Einfach nur dasitzen, die ab Sonnenuntergang einsetzenden etwas kühleren Luftzüge genießen und ansonsten nichts anderes tun, als sich mit Nachbarn oder Verwandten über die Seichtigkeiten des Tages auszutauschen. Für diese vor allem im Sommer ausgiebig praktizierte Tätigkeit – um nicht von Untätigkeit zu sprechen – haben die Mallorquiner einen festen Ausdruck: prendre sa fresca (wörtlich: „die Frische nehmen“). Es entspricht etwa dem, was eine andere Generation gern als „chillen“ bezeichnet.

Womöglich könnte diese Art des abendlichen Runterkommens zu internationalen Ehren kommen. Die Initiative dafür hat allerdings nicht die Insel ergriffen, sondern das 1.400-Seelen-Dorf Algar in der südspanischen Provinz Cádiz.
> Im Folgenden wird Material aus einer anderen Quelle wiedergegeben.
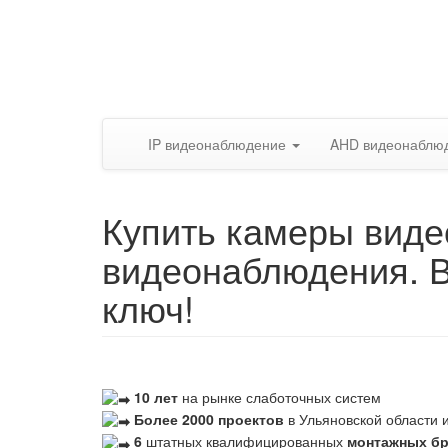
IP видеонаблюдение
AHD видеонаблю
Купить камеры виде
видеонаблюдения. 
ключ!
10 лет
на рынке слаботочных систем
Более 2000 проектов
в Ульяновской области и
6
штатных квалифицированных
монтажных б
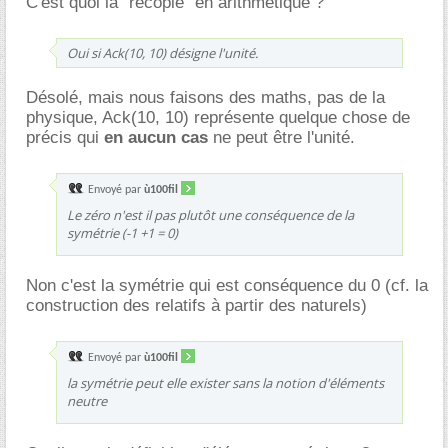
C'est quoi la "recopie" en arithmétique ?
Oui si Ack(10, 10) désigne l'unité.
Désolé, mais nous faisons des maths, pas de la
physique, Ack(10, 10) représente quelque chose de
précis qui
en aucun cas
ne peut être l'unité.
Envoyé par
ù100fil
Le zéro n'est il pas plutôt une conséquence de la
symétrie (-1 +1 = 0)
Non c'est la symétrie qui est conséquence du 0 (cf. la
construction des relatifs à partir des naturels)
Envoyé par
ù100fil
la symétrie peut elle exister sans la notion d'éléments
neutre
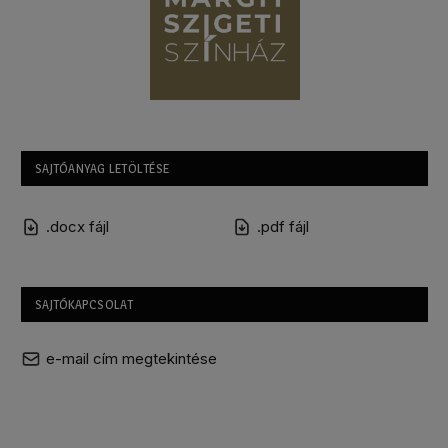
SAJTÓANYAG LETÖLTÉSE
.docx fájl
.pdf fájl
SAJTÓKAPCSOLAT
e-mail cím megtekintése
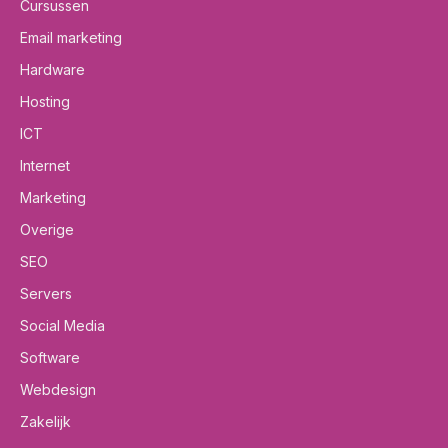
Cursussen
Email marketing
Hardware
Hosting
ICT
Internet
Marketing
Overige
SEO
Servers
Social Media
Software
Webdesign
Zakelijk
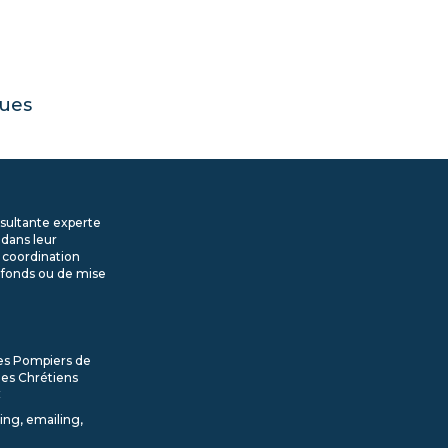
ues
sultante experte
 dans leur
 coordination
 fonds ou de mise
les Pompiers de
les Chrétiens
C
ling, emailing,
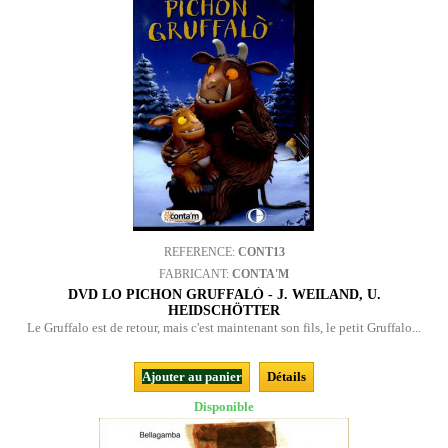
REFERENCE:
CONT13
FABRICANT:
CONTA'M
DVD LO PICHON GRUFFALÒ - J. WEILAND, U.
HEIDSCHÖTTER
Le Gruffalo est de retour, mais c'est maintenant son fils, le petit Gruffalo...
Ajouter au panier
Détails
Disponible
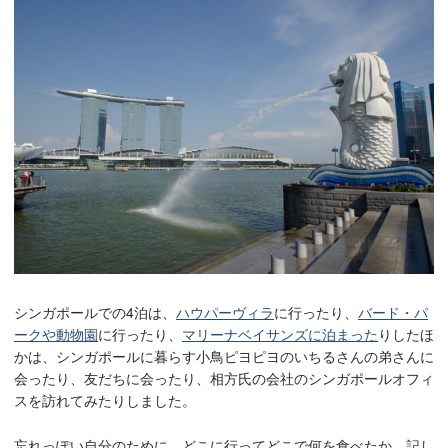
シンガポールでの4泊は、
ハウパーヴィラ
に行ったり、
バード・パ
ークや動物園
に行ったり、
マリーナベイサンズに泊まった
りしたほ
かは、シンガポールに暮らす小鳥ピヨピヨのいちるさんの弟さんに
会ったり、友だちに会ったり、相方氏の会社のシンガポールオフィ
スを訪れてみたりしました。
忘れっぽい自分のために、どこに行ってどこで何を食べたか、記し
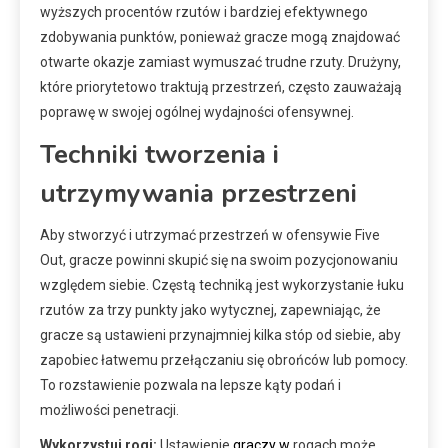
wyższych procentów rzutów i bardziej efektywnego
zdobywania punktów, ponieważ gracze mogą znajdować
otwarte okazje zamiast wymuszać trudne rzuty. Drużyny,
które priorytetowo traktują przestrzeń, często zauważają
poprawę w swojej ogólnej wydajności ofensywnej.
Techniki tworzenia i
utrzymywania przestrzeni
Aby stworzyć i utrzymać przestrzeń w ofensywie Five
Out, gracze powinni skupić się na swoim pozycjonowaniu
względem siebie. Częstą techniką jest wykorzystanie łuku
rzutów za trzy punkty jako wytycznej, zapewniając, że
gracze są ustawieni przynajmniej kilka stóp od siebie, aby
zapobiec łatwemu przełączaniu się obrońców lub pomocy.
To rozstawienie pozwala na lepsze kąty podań i
możliwości penetracji.
Wykorzystuj rogi:
Ustawienie
graczy w
rogach może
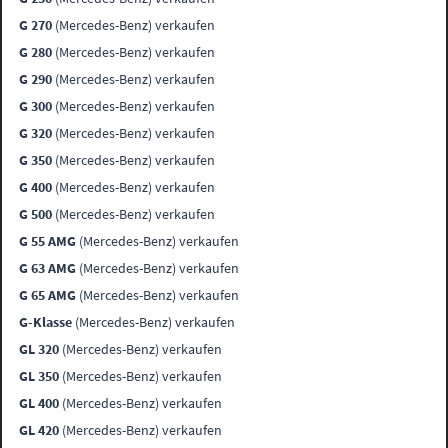
G 270
(Mercedes-Benz) verkaufen
G 280
(Mercedes-Benz) verkaufen
G 290
(Mercedes-Benz) verkaufen
G 300
(Mercedes-Benz) verkaufen
G 320
(Mercedes-Benz) verkaufen
G 350
(Mercedes-Benz) verkaufen
G 400
(Mercedes-Benz) verkaufen
G 500
(Mercedes-Benz) verkaufen
G 55 AMG
(Mercedes-Benz) verkaufen
G 63 AMG
(Mercedes-Benz) verkaufen
G 65 AMG
(Mercedes-Benz) verkaufen
G-Klasse
(Mercedes-Benz) verkaufen
GL 320
(Mercedes-Benz) verkaufen
GL 350
(Mercedes-Benz) verkaufen
GL 400
(Mercedes-Benz) verkaufen
GL 420
(Mercedes-Benz) verkaufen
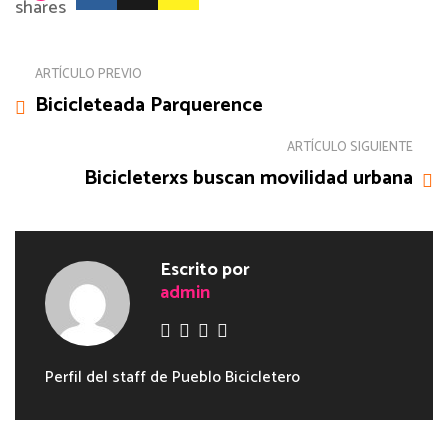
shares
ARTÍCULO PREVIO
Bicicleteada Parquerence
ARTÍCULO SIGUIENTE
Bicicleterxs buscan movilidad urbana
Escrito por
admin
Perfil del staff de Pueblo Bicicletero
Dort nennt man das abendliche Rumlungern auf vor die Haustür gestellten Plastikstühlen la charla al fresco – wir übersetzen mal mit „Palaver in der Abendfrische“. Dieser Brauch sei so schützenswert, dass man bei der Unesco die Anerkennung als Weltkulturerbe beantragt habe, heißt es in Algar.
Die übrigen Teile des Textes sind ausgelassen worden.